TomiDG
No es bueno empezar pidiendo perdón, creamos una imagen que no es la que aquí queremos pintar.
Me atrevo a hacer lo que me sale fácil pero no es lo más ético. Les voy a decir que hacer.
Es así, mientras llueve en casa, al mejor estilo de Chopin y los vientos invernales mueven mis electrónicas hojas, escribo.
Lo que debemos hacer, lo que creo, es invitar a correr, correr una maratón, algunos metros o muchos más kilómetros. Lo que cada uno pueda, lo que cada uno deba, hasta llegar a su fin. Pero eso sí, sin dejar de ser feliz, aunque esta felicidad de lata, sea artificial.
En esta carrera donde somos los únicos competidores, donde la meta es relativa y el premio que inspira no es mucho más que la nada, debemos diseñar, debemos encontrar la fórmula.
De tintes argentos a la luz de astro nocturno, no debe hacernos bien, no debe hacernos mal, solo inocencia ser.

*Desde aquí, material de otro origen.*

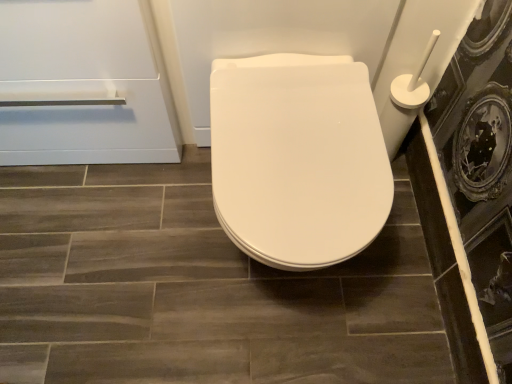 Image resolution: width=512 pixels, height=384 pixels. I want to click on transparent glass screen door at right, so click(473, 192).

Esta fórmula, se auto gestiona, en otras palabras, funciona y deja de funcionar gracias a sí misma, pero parece tener predilección por el reino de Nix.
Entre clásicas canciones y malas gargantas, estos algoritmos con la perseverancia del koi buscan llevarnos a aguas más calmas.
Dando vueltas como Ravel, estos números, estas expresiones objetivas y prometedoras, parecen haber aparecido del aire, de la imaginación o la demencia. Y como llegaron, del aire, la imaginación o la demencia, también se fueron. Entonces me di cuenta que con ella no puedo esperar una rehabilitación. Y tuve que salir.
Un día, sobrio como nunca, empecé a reír, y no puedo dejar de escuchar aquellos simples compases que inspiraron estas letras. Y esos compases no los pienso arruinar como a los demás (ahora se ve conveniente pedir perdón), los cuido y trato de no perderlos. Pues hasta el papa los necesita de vez en vez.